Google nel campo della sicurezza con Chronicle

Google si lancia nel campo della cybersecurity per tutelare i sistemi delle aziende. Il problema è reale e più attuale che mai: i sistemi informatici sono sempre più complessi ed estesi, ciò rende sempre più complicato restare al passo con la gestione e soprattutto con la sicurezza. Per questo Alphabet (la holding a cui fa capo Google) ha lanciato un nuovo progetto denominato Chronicle: una campagna che si pone come obiettivo quello di aiutare le imprese a migliorare la loro sicurezza e a sconfiggere i cyber-criminali, sfruttando le potenzialità dell’intelligenza artificiale, il machine learning e i big data.

Chronicle si compone di due parti: una prima parte che è una sorta di piattaforma di intelligence, che aiuterà le imprese a comprendere e a gestire i dati riguardanti la sicurezza, mentre la seconda parte è VirusTotal, un servizio in grado di segnalare programmi dannosi come i malware, acquistata da Google nel 2012. In questo modo, si augura Google, le compagnie saranno in gradi di affrontare eventuali attacchi informatici in modo rapido ed efficace: Chronicle cercherà anche di indagare su molti più indizi riguardanti attività di hacking, un numero maggiore rispetto a quanto siano in grado di analizzare i team addetti alla sicurezza.

Nelle aziende di grandi dimensioni le minacce alla sicurezza sono all’ordine del giorno, e spesso a causa delle altre problematiche e alla mole di lavoro queste minacce sono semplicemente trascurate: per individuare eventuali problemi passerebbero mesi e potrebbe essere troppo tardi, e oramai i dati protetti potrebbero già essere nelle mani sbagliate. A guidare Chronicle sarà Stephen Gillet, ex manager della Symantec. Gillet ha illustrato le potenzialità del progetto: sarà infatti in grado di recuperare informazioni utili e svolgere analisi complete in pochi minuti, contro le ore attuali che servono per controllare i sistemi informatici delle aziende.

Il progetto prevede una vera e propria azienda, efficiente ed efficace. Come spiega l’amministratore delegato di Chronicle, Stephen Gillett, la sfida è quella di “decuplicare la velocità e l’efficacia del lavoro dei team di sicurezza rendendo più facile, più veloce e più conveniente per loro raccogliere e analizzare i segnali di sicurezza che precedentemente erano troppo difficili e costosi da trovare. Stiamo realizzando – continua – la nostra piattaforma di analisi e consulenza per risolvere questo problema“.

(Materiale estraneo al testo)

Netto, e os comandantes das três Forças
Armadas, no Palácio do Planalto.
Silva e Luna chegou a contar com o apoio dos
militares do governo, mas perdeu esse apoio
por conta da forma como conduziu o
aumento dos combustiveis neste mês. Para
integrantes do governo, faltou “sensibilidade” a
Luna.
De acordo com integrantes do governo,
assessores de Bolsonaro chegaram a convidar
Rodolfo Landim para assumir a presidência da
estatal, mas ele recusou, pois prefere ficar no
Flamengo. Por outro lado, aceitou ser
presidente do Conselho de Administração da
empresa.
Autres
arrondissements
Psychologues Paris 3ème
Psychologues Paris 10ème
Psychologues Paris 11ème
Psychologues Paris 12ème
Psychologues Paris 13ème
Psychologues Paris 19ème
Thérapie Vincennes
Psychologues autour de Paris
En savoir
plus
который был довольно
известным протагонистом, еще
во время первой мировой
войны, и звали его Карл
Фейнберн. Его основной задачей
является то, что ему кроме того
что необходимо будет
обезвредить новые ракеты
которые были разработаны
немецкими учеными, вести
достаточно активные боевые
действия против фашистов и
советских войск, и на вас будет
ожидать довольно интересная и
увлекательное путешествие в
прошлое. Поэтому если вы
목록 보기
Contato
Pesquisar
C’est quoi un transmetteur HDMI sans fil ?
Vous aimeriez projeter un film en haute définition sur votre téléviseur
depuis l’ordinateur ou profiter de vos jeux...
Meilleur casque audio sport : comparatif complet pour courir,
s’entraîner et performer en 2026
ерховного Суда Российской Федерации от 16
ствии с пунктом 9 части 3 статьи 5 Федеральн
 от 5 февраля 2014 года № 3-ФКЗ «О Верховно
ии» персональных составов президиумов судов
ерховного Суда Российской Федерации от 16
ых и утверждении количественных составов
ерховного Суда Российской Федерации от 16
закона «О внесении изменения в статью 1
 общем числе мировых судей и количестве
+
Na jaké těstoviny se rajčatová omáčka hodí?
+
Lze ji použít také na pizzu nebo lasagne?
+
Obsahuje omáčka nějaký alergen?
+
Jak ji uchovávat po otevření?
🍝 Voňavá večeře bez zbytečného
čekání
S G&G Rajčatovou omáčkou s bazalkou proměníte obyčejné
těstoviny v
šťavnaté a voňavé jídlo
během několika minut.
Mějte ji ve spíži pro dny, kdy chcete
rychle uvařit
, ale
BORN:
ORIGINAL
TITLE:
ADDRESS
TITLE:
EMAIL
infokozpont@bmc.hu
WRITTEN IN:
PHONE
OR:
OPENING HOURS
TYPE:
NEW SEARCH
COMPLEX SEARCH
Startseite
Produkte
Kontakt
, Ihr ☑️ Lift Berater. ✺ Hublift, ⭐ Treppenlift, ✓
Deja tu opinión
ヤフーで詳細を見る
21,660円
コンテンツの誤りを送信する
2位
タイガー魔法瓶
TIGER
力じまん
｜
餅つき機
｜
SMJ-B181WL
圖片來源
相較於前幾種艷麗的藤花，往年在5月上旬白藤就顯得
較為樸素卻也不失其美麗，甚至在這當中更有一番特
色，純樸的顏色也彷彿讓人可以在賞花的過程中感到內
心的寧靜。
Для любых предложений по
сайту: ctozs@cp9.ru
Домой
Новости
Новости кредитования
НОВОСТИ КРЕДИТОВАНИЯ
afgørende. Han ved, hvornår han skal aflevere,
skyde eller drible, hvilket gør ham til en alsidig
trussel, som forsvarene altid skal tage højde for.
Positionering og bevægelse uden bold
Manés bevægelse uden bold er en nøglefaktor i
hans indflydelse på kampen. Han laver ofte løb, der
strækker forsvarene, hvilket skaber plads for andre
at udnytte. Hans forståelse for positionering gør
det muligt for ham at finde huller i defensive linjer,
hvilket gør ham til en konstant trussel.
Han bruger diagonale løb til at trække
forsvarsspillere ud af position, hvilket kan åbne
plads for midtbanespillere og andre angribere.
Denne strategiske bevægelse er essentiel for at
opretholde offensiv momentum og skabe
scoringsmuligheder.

Chronicle infatti è intelligente, impara: grazie allo sfruttamenti dei suoi algoritmi, è in grado di analizzare il sistema che deve proteggere. Grazie al machine learning impara il tipo di attività svolto nella rete e come funziona in assenza di anomalie. In questo modo i sysadmin saranno liberi di occuparsi solamente degli avvisi più urgenti ed importanti che meritano un controllo immediato per mantenere tutta la rete in sicurezza. A sviluppare questo ambizioso progetto ci sono i migliori tecnici di Goolge, gli stessi che progettano gli altri servizi come search, maps, drive… un’altra carta a favore di Google la possiede la stessa Alphabet: vista la mole della holding, si può puntare tutto sul prezzo del servizio, che potrebbe essere competitivo rispetto agli altri servizi simili a Chronicle.